_YOUR INSTRUCTIONS_:
In the data below, how many lines contain the string "Holy"? Give only the figure.

==== RECORD EXTRACTS

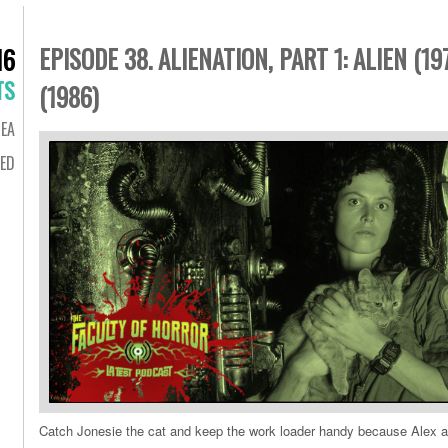
EPISODE 38. ALIENATION, PART 1: ALIEN (1
16
TS
(1986)
EA
ED
Catch Jonesie the cat and keep the work loader handy because Alex 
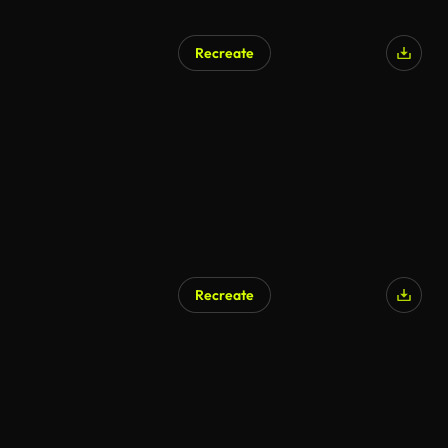
Recreate
Recreate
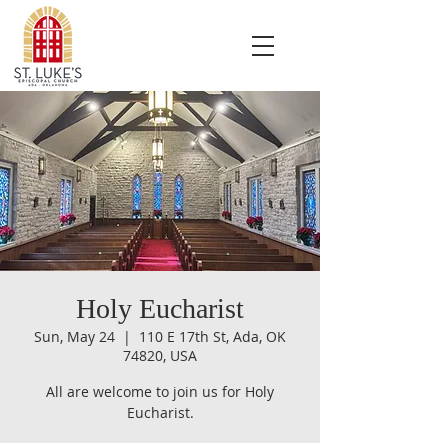
Holy Eucharist
Sun, May 24
  |  
110 E 17th St, Ada, OK
74820, USA
All are welcome to join us for Holy
Eucharist.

========

_SOLVED PROBLEM_:
2